Jeneponto – Kasus hukum yang menimpa seorang perempuan berinisial FTN (22) di Jeneponto, Sulawesi Selatan, menuai sorotan publik. FTN sebelumnya mengaku menjadi korban asusila oleh oknum polisi berinisial Briptu JYC. Namun, Polres Jeneponto justru menetapkan FTN sebagai tersangka dalam kasus penyebaran konten bermuatan pornografi.
Iptu Uji Mughni, Kasi Humas Polres Jeneponto, menyatakan bahwa FTN menjalin hubungan asmara yang melewati batas dengan Briptu JYC. Namun, hubungan itu berakhir ketika Briptu JYC menikah dengan perempuan lain atas permintaan orang tuanya.
“Jadi memang awalnya si oknum sama si perempuan ini pacaran dalam tanda kutip kelewatan.
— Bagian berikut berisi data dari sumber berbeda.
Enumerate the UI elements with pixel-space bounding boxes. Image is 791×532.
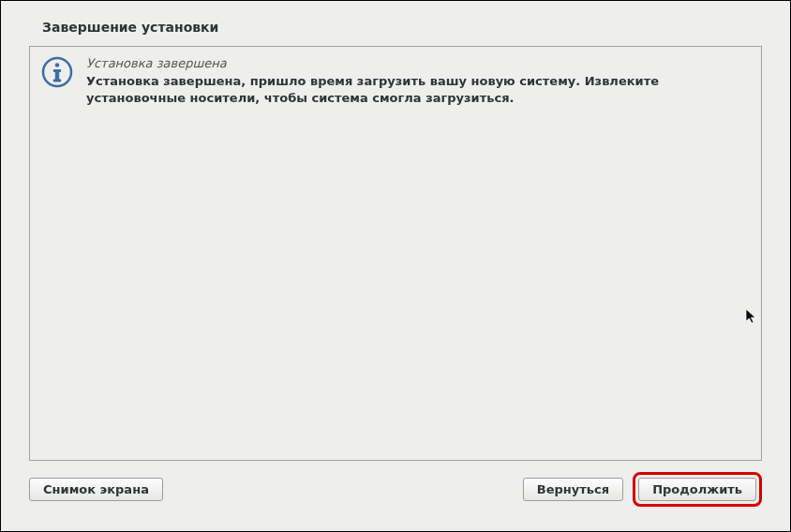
message-body: Установка завершена, пришло время загруз… <box>86 73 750 106</box>
message-block: Установка завершена Установка завершена,… <box>41 54 750 106</box>
page-title: Завершение установки <box>42 20 762 35</box>
content-panel: Установка завершена Установка завершена,… <box>29 46 762 461</box>
screenshot-button[interactable]: Снимок экрана <box>29 478 163 501</box>
svg-rect-4 <box>53 80 61 82</box>
back-button[interactable]: Вернуться <box>523 478 623 501</box>
continue-highlight: Продолжить <box>633 472 762 507</box>
svg-point-1 <box>55 63 60 67</box>
button-row: Снимок экрана Вернуться Продолжить <box>29 472 762 512</box>
message-text: Установка завершена Установка завершена,… <box>86 54 750 106</box>
info-icon <box>41 56 73 91</box>
continue-button[interactable]: Продолжить <box>638 478 756 501</box>
svg-rect-3 <box>53 69 61 72</box>
message-heading: Установка завершена <box>86 56 750 70</box>
installer-page: Завершение установки Установка завершена… <box>1 1 790 531</box>
button-right-group: Вернуться Продолжить <box>523 472 762 507</box>
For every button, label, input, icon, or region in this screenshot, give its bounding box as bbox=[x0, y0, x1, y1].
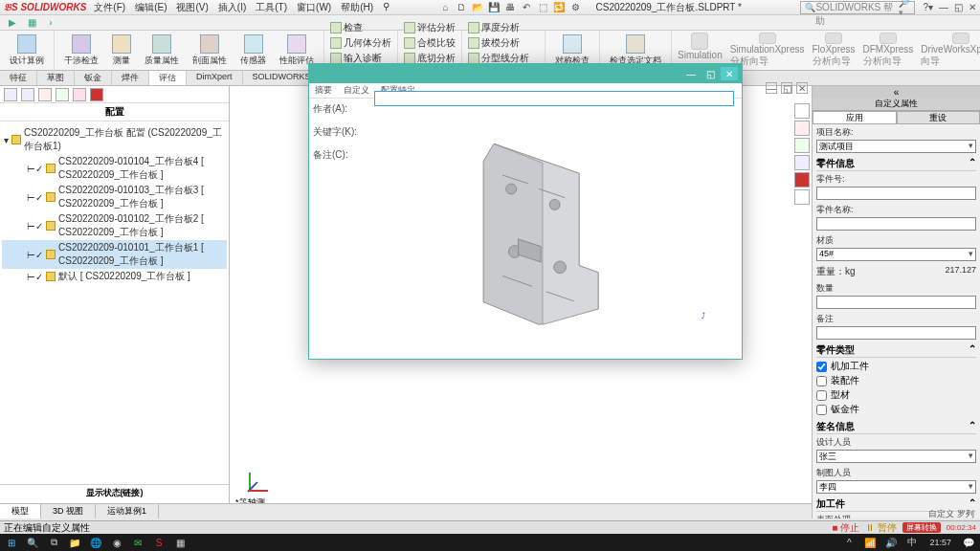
save-icon[interactable]: 💾 bbox=[487, 1, 501, 14]
designer-select[interactable]: 张三 bbox=[816, 450, 976, 463]
taskpane-tab4-icon[interactable] bbox=[794, 155, 810, 170]
fm-tab3-icon[interactable] bbox=[38, 88, 52, 101]
compare-button[interactable]: 合模比较 bbox=[404, 36, 456, 50]
status-stop[interactable]: ■ 停止 bbox=[832, 521, 859, 535]
close-icon[interactable]: ✕ bbox=[969, 2, 976, 12]
help-search[interactable]: 🔍 搜索 SOLIDWORKS 帮助 🔎▾ bbox=[800, 1, 915, 14]
chk-machined[interactable]: 机加工件 bbox=[816, 360, 976, 373]
partname-input[interactable] bbox=[816, 217, 976, 231]
mdi-close-icon[interactable]: ✕ bbox=[796, 82, 808, 94]
search-taskbar-icon[interactable]: 🔍 bbox=[23, 534, 42, 551]
print-icon[interactable]: 🖶 bbox=[503, 1, 517, 14]
menu-edit[interactable]: 编辑(E) bbox=[135, 1, 167, 14]
btn-reset[interactable]: 重设 bbox=[897, 111, 981, 124]
taskview-icon[interactable]: ⧉ bbox=[44, 534, 63, 551]
check-button[interactable]: 检查 bbox=[330, 21, 391, 34]
maximize-icon[interactable]: ◱ bbox=[954, 2, 963, 12]
btn-apply[interactable]: 应用 bbox=[813, 111, 897, 124]
mdi-minimize-icon[interactable]: — bbox=[766, 82, 777, 94]
material-select[interactable]: 45# bbox=[816, 248, 976, 261]
chk-profile[interactable]: 型材 bbox=[816, 388, 976, 402]
undo-icon[interactable]: ↶ bbox=[520, 1, 533, 14]
tree-item[interactable]: ⊢✓CS20220209-010103_工作台板3 [ CS20220209_工… bbox=[2, 183, 227, 211]
tray-up-icon[interactable]: ^ bbox=[839, 534, 858, 551]
status-pause[interactable]: ⏸ 暂停 bbox=[865, 521, 897, 535]
taskpane-tab1-icon[interactable] bbox=[794, 103, 810, 119]
project-select[interactable]: 测试项目 bbox=[816, 140, 976, 153]
dlg-tab-custom[interactable]: 自定义 bbox=[344, 84, 369, 97]
tree-item[interactable]: ⊢✓CS20220209-010102_工作台板2 [ CS20220209_工… bbox=[2, 211, 227, 240]
new-icon[interactable]: 🗋 bbox=[455, 1, 468, 14]
collapse-icon[interactable]: « bbox=[894, 87, 900, 98]
fm-tab6-icon[interactable] bbox=[90, 88, 103, 101]
doc-icon[interactable]: ▦ bbox=[25, 16, 38, 30]
solidworks-taskbar-icon[interactable]: S bbox=[149, 534, 168, 551]
options-icon[interactable]: ⚙ bbox=[568, 1, 582, 14]
dialog-max-icon[interactable]: ◱ bbox=[702, 67, 719, 80]
app-taskbar-icon[interactable]: ▦ bbox=[170, 534, 189, 551]
mass-props-button[interactable]: 质量属性 bbox=[141, 33, 183, 69]
menu-pin-icon[interactable]: ⚲ bbox=[383, 1, 390, 14]
recording-badge[interactable]: 屏幕转换 bbox=[902, 522, 941, 533]
dlg-tab-summary[interactable]: 摘要 bbox=[315, 84, 332, 97]
minimize-icon[interactable]: — bbox=[939, 2, 948, 12]
taskpane-tab5-icon[interactable] bbox=[794, 172, 810, 187]
dfm-xpress-button[interactable]: DFMXpress 分析向导 bbox=[863, 33, 914, 68]
rebuild-icon[interactable]: 🔁 bbox=[552, 1, 566, 14]
sensor-button[interactable]: 传感器 bbox=[236, 33, 270, 69]
partno-input[interactable] bbox=[816, 187, 976, 200]
driveworks-button[interactable]: DriveWorksXpress 向导 bbox=[921, 33, 980, 68]
network-icon[interactable]: 📶 bbox=[860, 534, 880, 551]
wechat-icon[interactable]: ✉ bbox=[128, 534, 147, 551]
menu-view[interactable]: 视图(V) bbox=[176, 1, 208, 14]
ime-icon[interactable]: 中 bbox=[902, 534, 922, 551]
menu-insert[interactable]: 插入(I) bbox=[218, 1, 246, 14]
edge-icon[interactable]: 🌐 bbox=[86, 534, 105, 551]
fm-tab5-icon[interactable] bbox=[73, 88, 86, 101]
arrow-icon[interactable]: › bbox=[44, 16, 57, 30]
design-study-button[interactable]: 设计算例 bbox=[6, 33, 48, 69]
tab-feature[interactable]: 特征 bbox=[0, 71, 37, 85]
tab-3dview[interactable]: 3D 视图 bbox=[41, 504, 96, 518]
mdi-restore-icon[interactable]: ◱ bbox=[781, 82, 792, 94]
menu-file[interactable]: 文件(F) bbox=[94, 1, 125, 14]
taskpane-tab3-icon[interactable] bbox=[794, 138, 810, 153]
geom-analysis-button[interactable]: 几何体分析 bbox=[330, 36, 391, 50]
interference-button[interactable]: 干涉检查 bbox=[60, 33, 102, 69]
draft-button[interactable]: 拔模分析 bbox=[468, 36, 539, 50]
measure-button[interactable]: 测量 bbox=[108, 33, 135, 69]
dialog-close-icon[interactable]: ✕ bbox=[721, 67, 738, 80]
play-icon[interactable]: ▶ bbox=[6, 16, 19, 30]
chrome-icon[interactable]: ◉ bbox=[107, 534, 126, 551]
remark-input[interactable] bbox=[816, 326, 976, 340]
notification-icon[interactable]: 💬 bbox=[959, 534, 978, 551]
section-props-button[interactable]: 剖面属性 bbox=[189, 33, 231, 69]
menu-tools[interactable]: 工具(T) bbox=[256, 1, 287, 14]
qty-input[interactable] bbox=[816, 296, 976, 309]
fm-tab4-icon[interactable] bbox=[56, 88, 69, 101]
help-icon[interactable]: ?▾ bbox=[923, 2, 933, 12]
taskpane-tab2-icon[interactable] bbox=[794, 121, 810, 136]
tab-sketch[interactable]: 草图 bbox=[37, 71, 75, 85]
open-icon[interactable]: 📂 bbox=[471, 1, 484, 14]
taskbar-clock[interactable]: 21:57 bbox=[924, 539, 957, 547]
dialog-min-icon[interactable]: — bbox=[682, 67, 700, 80]
tab-model[interactable]: 模型 bbox=[0, 504, 41, 518]
tab-evaluate[interactable]: 评估 bbox=[149, 71, 187, 85]
tree-item-selected[interactable]: ⊢✓CS20220209-010101_工作台板1 [ CS20220209_工… bbox=[2, 240, 227, 269]
flo-xpress-button[interactable]: FloXpress 分析向导 bbox=[813, 33, 856, 68]
home-icon[interactable]: ⌂ bbox=[438, 1, 452, 14]
fm-tab2-icon[interactable] bbox=[21, 88, 34, 101]
drafter-select[interactable]: 李四 bbox=[816, 480, 976, 494]
eval-analysis-button[interactable]: 评估分析 bbox=[404, 21, 456, 34]
dialog-titlebar[interactable]: — ◱ ✕ bbox=[309, 64, 742, 83]
menu-help[interactable]: 帮助(H) bbox=[341, 1, 373, 14]
tab-dimxpert[interactable]: DimXpert bbox=[187, 71, 243, 85]
select-icon[interactable]: ⬚ bbox=[536, 1, 549, 14]
tree-root[interactable]: ▾CS20220209_工作台板 配置 (CS20220209_工作台板1) bbox=[2, 125, 227, 154]
tab-motion[interactable]: 运动算例1 bbox=[96, 504, 159, 518]
thickness-button[interactable]: 厚度分析 bbox=[468, 21, 539, 34]
menu-window[interactable]: 窗口(W) bbox=[297, 1, 331, 14]
fm-tab1-icon[interactable] bbox=[4, 88, 17, 101]
start-icon[interactable]: ⊞ bbox=[2, 534, 21, 551]
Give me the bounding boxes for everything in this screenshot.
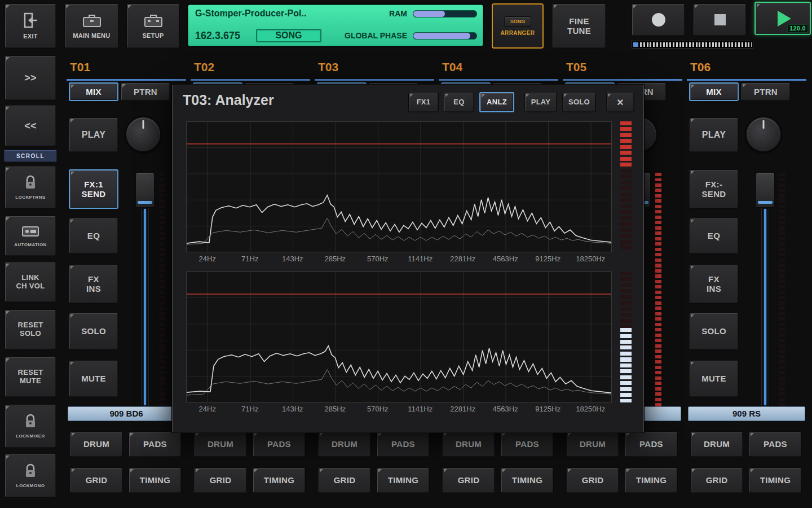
level-meter xyxy=(655,173,661,406)
fader-handle[interactable] xyxy=(756,173,775,208)
track-title: T02 xyxy=(191,55,310,81)
dialog-title: T03: Analyzer xyxy=(183,92,274,108)
setup-case-icon xyxy=(143,12,164,30)
timing-button[interactable]: TIMING xyxy=(253,467,306,493)
lock-mono-button[interactable]: LOCKMONO xyxy=(5,454,56,498)
analyzer-dialog: T03: Analyzer FX1 EQ ANLZ PLAY SOLO × 24… xyxy=(172,85,644,432)
close-icon[interactable]: × xyxy=(606,92,634,112)
fader-handle[interactable] xyxy=(135,173,155,208)
pan-knob[interactable] xyxy=(745,116,782,152)
record-button[interactable] xyxy=(632,3,685,36)
lcd-mode-chip[interactable]: SONG xyxy=(256,29,321,42)
song-chip[interactable]: SONG xyxy=(504,16,532,27)
lock-icon xyxy=(24,463,37,481)
reset-mute-button[interactable]: RESET MUTE xyxy=(5,357,56,397)
grid-button[interactable]: GRID xyxy=(318,467,371,493)
scroll-left-button[interactable]: << xyxy=(5,105,56,147)
dialog-solo-button[interactable]: SOLO xyxy=(562,92,596,112)
timing-button[interactable]: TIMING xyxy=(749,467,802,493)
pads-button[interactable]: PADS xyxy=(749,431,802,457)
grid-button[interactable]: GRID xyxy=(70,467,123,493)
setup-button[interactable]: SETUP xyxy=(126,3,180,49)
drum-button[interactable]: DRUM xyxy=(194,431,247,457)
pads-button[interactable]: PADS xyxy=(625,431,678,457)
meter-red-segments xyxy=(620,121,632,169)
analyzer-tab[interactable]: ANLZ xyxy=(479,92,514,112)
automation-button[interactable]: AUTOMATION xyxy=(5,216,56,256)
timing-button[interactable]: TIMING xyxy=(625,467,678,493)
play-transport-button[interactable]: 120.0 xyxy=(754,2,811,35)
grid-button[interactable]: GRID xyxy=(194,467,247,493)
chevron-right-icon: >> xyxy=(24,72,37,84)
global-phase-fill xyxy=(413,33,470,39)
fine-tune-button[interactable]: FINE TUNE xyxy=(552,3,606,49)
pads-button[interactable]: PADS xyxy=(377,431,430,457)
timing-button[interactable]: TIMING xyxy=(501,467,554,493)
mute-button[interactable]: MUTE xyxy=(689,360,739,397)
eq-tab[interactable]: EQ xyxy=(444,92,474,112)
scroll-right-button[interactable]: >> xyxy=(5,55,56,100)
lock-patterns-button[interactable]: LOCKPTRNS xyxy=(5,166,56,209)
app-root: { "top_bar": { "exit_label": "EXIT", "ma… xyxy=(0,0,812,508)
grid-button[interactable]: GRID xyxy=(442,467,495,493)
eq-button[interactable]: EQ xyxy=(69,218,118,254)
volume-fader[interactable] xyxy=(754,173,776,406)
pads-button[interactable]: PADS xyxy=(501,431,554,457)
grid-button[interactable]: GRID xyxy=(566,467,619,493)
fx-send-button[interactable]: FX:1 SEND xyxy=(69,169,118,209)
track-name-pad[interactable]: 909 RS xyxy=(688,406,805,421)
grid-button[interactable]: GRID xyxy=(690,467,743,493)
fx-ins-line1: FX xyxy=(88,274,99,284)
fx1-tab[interactable]: FX1 xyxy=(408,92,439,112)
solo-button[interactable]: SOLO xyxy=(69,313,118,350)
timing-button[interactable]: TIMING xyxy=(129,467,182,493)
dialog-play-button[interactable]: PLAY xyxy=(524,92,557,112)
fx-send-button[interactable]: FX:- SEND xyxy=(689,169,739,209)
drum-button[interactable]: DRUM xyxy=(318,431,371,457)
timing-button[interactable]: TIMING xyxy=(377,467,430,493)
main-menu-button[interactable]: MAIN MENU xyxy=(64,3,119,49)
link-channel-volume-button[interactable]: LINK CH VOL xyxy=(5,262,56,303)
exit-icon xyxy=(21,12,40,30)
drum-button[interactable]: DRUM xyxy=(442,431,495,457)
ram-usage-fill xyxy=(413,11,445,17)
track-play-button[interactable]: PLAY xyxy=(69,117,118,152)
volume-fader[interactable] xyxy=(134,173,156,406)
pan-knob[interactable] xyxy=(125,116,161,152)
reset-solo-button[interactable]: RESET SOLO xyxy=(5,309,56,350)
track-name-pad[interactable]: 909 BD6 xyxy=(68,406,185,421)
solo-button[interactable]: SOLO xyxy=(689,313,739,350)
lcd-global-phase-label: GLOBAL PHASE xyxy=(321,31,407,40)
mix-tab[interactable]: MIX xyxy=(69,82,118,101)
drum-button[interactable]: DRUM xyxy=(70,431,123,457)
track-title: T01 xyxy=(67,55,186,81)
pattern-tab[interactable]: PTRN xyxy=(741,82,791,101)
pads-button[interactable]: PADS xyxy=(129,431,182,457)
dialog-toolbar: FX1 EQ ANLZ PLAY SOLO × xyxy=(408,92,634,112)
pattern-tab[interactable]: PTRN xyxy=(121,82,170,101)
exit-button[interactable]: EXIT xyxy=(5,3,56,49)
track-title: T03 xyxy=(315,55,434,81)
drum-button[interactable]: DRUM xyxy=(566,431,619,457)
peak-meter-2 xyxy=(620,271,632,402)
fx-insert-button[interactable]: FX INS xyxy=(69,264,118,304)
track-play-button[interactable]: PLAY xyxy=(689,117,739,152)
pads-button[interactable]: PADS xyxy=(253,431,306,457)
fx-insert-button[interactable]: FX INS xyxy=(689,264,739,304)
toolbox-icon xyxy=(81,12,103,30)
lock-mixer-label: LOCKMIXER xyxy=(16,433,45,439)
song-arranger-button[interactable]: SONG ARRANGER xyxy=(492,3,544,49)
ram-usage-bar xyxy=(413,10,477,17)
fx-send-line1: FX:- xyxy=(705,179,722,189)
mute-button[interactable]: MUTE xyxy=(69,360,118,397)
song-position-strip[interactable] xyxy=(632,41,753,49)
scroll-label: SCROLL xyxy=(5,150,56,161)
mix-tab[interactable]: MIX xyxy=(689,82,739,101)
stop-button[interactable] xyxy=(693,3,747,36)
play-icon xyxy=(778,11,791,27)
eq-button[interactable]: EQ xyxy=(689,218,739,254)
track-title: T05 xyxy=(563,55,682,81)
drum-button[interactable]: DRUM xyxy=(690,431,743,457)
reset-solo-line1: RESET xyxy=(18,321,43,330)
lock-mixer-button[interactable]: LOCKMIXER xyxy=(5,404,56,448)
Namun setelah itu si oknum ini menikah dengan wanita lain. Dalam hal ini pilihan orang tua,” kata Uji kepada wartawan, Rabu (16/7).
Setelah Briptu JYC menikah, FTN menolak menerima kenyataan itu dan menyebarkan rekaman pribadi kepada keluarga Briptu JYC. Tindakan tersebut yang kemudian mendorong pihak keluarga Briptu JYC untuk melaporkan FTN ke polisi.
“Dalam perjalanannya setelah dia tahu pacarnya ini menikah, dalam tanda kutip dia tidak terima. Walaupun mereka sudah saling memaafkan, tapi intinya si perempuan tidak terima,” jelas Uji.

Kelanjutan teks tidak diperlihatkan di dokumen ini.